What the exercise asks
After finding the line with "Concerning alcohol consumption, as" in the data below, set down exactly each line through the one with "the highest prevalence in boys (Table 3). In", inclusive, and stop there.

(Stored records)
◇ ◇ ◇ ◇

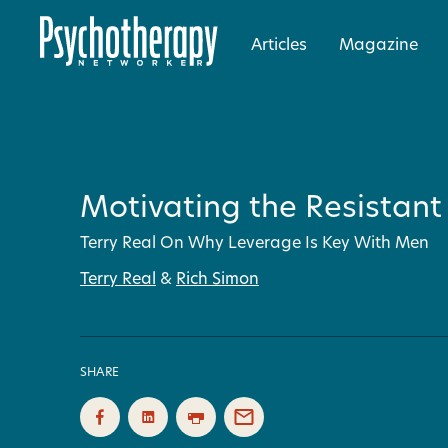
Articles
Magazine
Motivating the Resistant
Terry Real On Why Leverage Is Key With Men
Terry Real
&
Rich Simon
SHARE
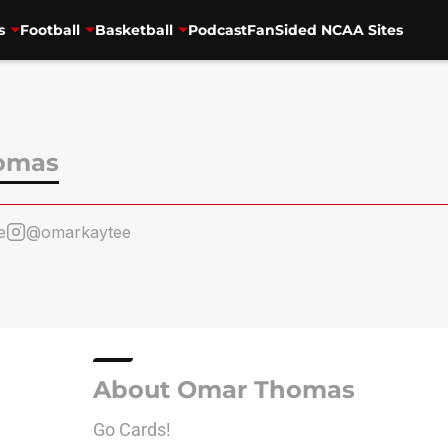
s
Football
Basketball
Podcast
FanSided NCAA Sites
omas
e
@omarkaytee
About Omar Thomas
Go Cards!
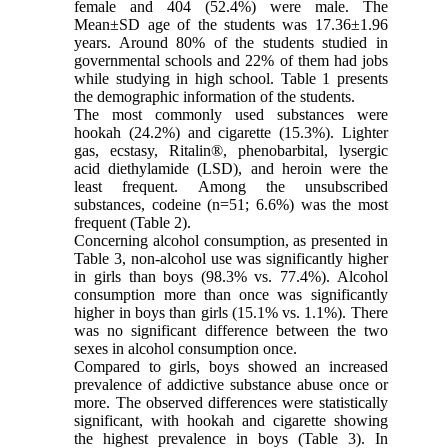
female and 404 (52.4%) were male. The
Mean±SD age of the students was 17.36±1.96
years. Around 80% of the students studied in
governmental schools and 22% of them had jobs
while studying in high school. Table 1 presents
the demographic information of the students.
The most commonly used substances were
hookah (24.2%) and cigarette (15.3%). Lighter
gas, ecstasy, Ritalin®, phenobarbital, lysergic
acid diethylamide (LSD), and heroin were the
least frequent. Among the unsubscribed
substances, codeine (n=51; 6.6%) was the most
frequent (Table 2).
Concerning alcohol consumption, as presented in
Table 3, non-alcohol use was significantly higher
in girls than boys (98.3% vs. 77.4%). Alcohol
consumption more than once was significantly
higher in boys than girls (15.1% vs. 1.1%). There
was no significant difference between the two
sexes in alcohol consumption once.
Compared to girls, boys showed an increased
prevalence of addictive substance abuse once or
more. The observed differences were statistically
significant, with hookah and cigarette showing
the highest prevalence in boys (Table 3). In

◇ ◇ ◇ ◇

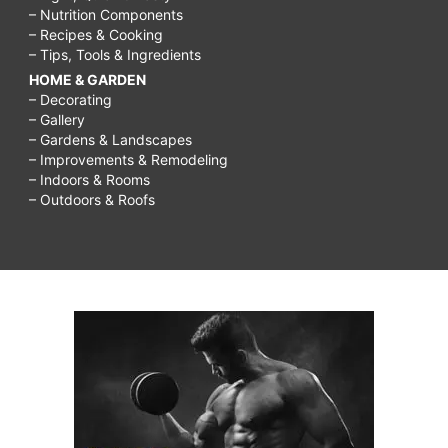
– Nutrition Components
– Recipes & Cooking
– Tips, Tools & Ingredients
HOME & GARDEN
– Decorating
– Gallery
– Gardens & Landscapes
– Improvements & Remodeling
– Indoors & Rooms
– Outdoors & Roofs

◇ ◇ ◇ ◇

Reply
Concerning alcohol consumption, as presented in
Table 3, non-alcohol use was significantly higher
in girls than boys (98.3% vs. 77.4%). Alcohol
consumption more than once was significantly
higher in boys than girls (15.1% vs. 1.1%). There
was no significant difference between the two
sexes in alcohol consumption once.
Compared to girls, boys showed an increased
prevalence of addictive substance abuse once or
more. The observed differences were statistically
significant, with hookah and cigarette showing
the highest prevalence in boys (Table 3). In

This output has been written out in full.